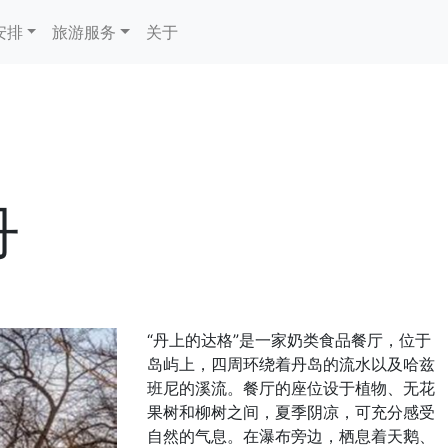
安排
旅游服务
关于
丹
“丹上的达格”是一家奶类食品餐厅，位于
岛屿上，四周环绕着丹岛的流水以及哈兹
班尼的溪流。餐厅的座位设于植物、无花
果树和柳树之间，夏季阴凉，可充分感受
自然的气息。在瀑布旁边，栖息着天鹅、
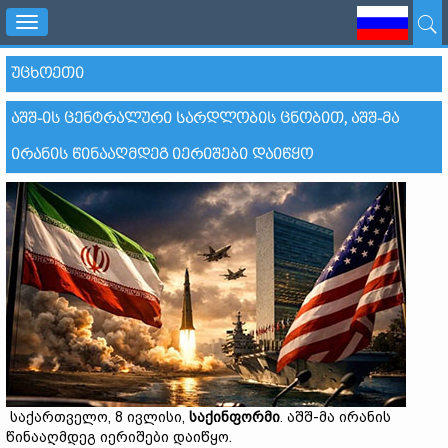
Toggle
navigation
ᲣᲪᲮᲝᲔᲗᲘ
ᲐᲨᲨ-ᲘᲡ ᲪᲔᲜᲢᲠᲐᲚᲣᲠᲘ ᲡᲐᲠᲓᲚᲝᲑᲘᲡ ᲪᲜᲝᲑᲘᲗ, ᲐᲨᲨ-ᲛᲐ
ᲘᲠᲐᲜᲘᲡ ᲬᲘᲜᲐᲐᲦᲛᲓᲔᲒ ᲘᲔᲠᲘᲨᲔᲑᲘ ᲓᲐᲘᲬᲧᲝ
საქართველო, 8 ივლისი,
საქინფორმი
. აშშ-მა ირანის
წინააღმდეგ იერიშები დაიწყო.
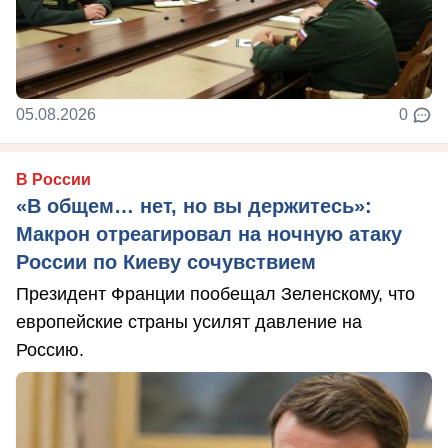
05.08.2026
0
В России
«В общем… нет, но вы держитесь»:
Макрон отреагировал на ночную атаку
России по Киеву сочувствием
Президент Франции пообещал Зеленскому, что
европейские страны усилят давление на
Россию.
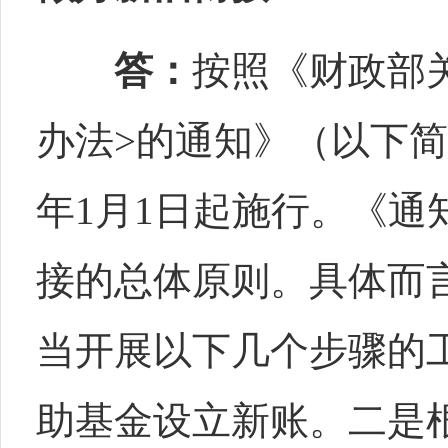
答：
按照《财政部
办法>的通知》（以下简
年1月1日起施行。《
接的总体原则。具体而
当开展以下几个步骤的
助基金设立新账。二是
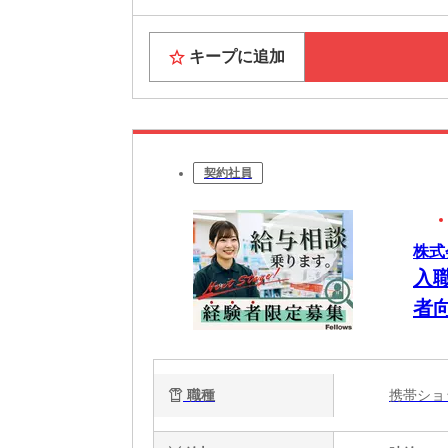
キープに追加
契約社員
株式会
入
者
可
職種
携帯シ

--------------------------------------------------

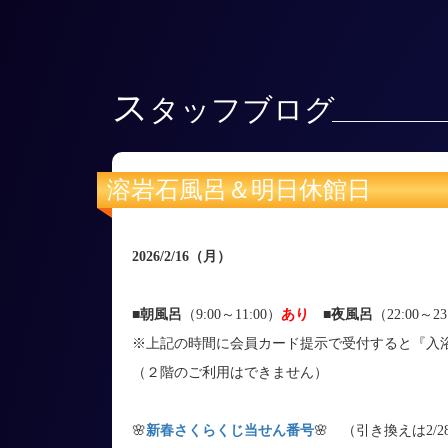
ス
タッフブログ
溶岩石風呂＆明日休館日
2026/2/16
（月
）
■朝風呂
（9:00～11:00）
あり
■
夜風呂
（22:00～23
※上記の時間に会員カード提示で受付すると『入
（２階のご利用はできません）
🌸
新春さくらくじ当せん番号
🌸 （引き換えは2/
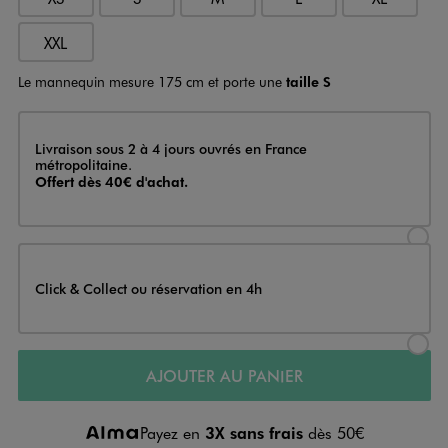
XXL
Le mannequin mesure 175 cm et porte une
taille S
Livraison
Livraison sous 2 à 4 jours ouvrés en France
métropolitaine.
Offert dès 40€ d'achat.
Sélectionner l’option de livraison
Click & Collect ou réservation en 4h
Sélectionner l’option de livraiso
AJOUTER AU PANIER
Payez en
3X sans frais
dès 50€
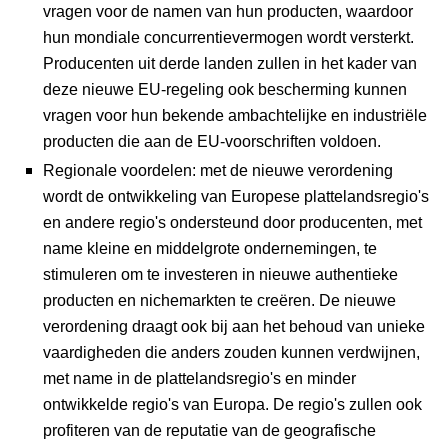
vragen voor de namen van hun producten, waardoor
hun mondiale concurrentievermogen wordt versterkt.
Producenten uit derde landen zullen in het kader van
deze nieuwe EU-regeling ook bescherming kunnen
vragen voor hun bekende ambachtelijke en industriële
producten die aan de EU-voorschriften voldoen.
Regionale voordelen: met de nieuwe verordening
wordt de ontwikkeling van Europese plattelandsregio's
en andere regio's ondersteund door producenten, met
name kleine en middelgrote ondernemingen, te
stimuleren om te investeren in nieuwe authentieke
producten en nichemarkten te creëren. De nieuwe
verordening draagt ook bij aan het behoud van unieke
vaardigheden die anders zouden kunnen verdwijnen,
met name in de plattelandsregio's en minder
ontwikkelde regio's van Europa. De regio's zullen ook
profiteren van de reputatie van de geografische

--------------------------------------------------

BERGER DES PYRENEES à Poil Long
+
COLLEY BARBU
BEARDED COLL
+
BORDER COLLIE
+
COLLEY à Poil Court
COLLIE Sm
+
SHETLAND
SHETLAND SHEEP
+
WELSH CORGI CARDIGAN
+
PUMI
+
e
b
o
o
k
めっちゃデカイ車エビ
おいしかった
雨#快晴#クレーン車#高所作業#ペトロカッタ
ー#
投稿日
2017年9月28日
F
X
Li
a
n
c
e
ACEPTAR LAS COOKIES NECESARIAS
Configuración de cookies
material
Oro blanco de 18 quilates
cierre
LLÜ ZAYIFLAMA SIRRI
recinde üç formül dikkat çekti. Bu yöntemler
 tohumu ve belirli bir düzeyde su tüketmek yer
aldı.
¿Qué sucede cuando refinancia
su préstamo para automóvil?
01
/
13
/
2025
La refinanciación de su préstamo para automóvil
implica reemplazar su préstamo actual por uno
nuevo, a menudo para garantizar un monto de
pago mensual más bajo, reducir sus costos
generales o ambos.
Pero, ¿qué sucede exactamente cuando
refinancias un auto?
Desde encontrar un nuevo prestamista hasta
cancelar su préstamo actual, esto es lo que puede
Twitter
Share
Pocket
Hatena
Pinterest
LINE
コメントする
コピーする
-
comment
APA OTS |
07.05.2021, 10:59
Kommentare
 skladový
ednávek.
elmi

--------------------------------------------------

### Exercise
Please copy each line of the material that has the string "nuevo" somewhere in it.

### Your solution
nuevo, a menudo para garantizar un monto de
Desde encontrar un nuevo prestamista hasta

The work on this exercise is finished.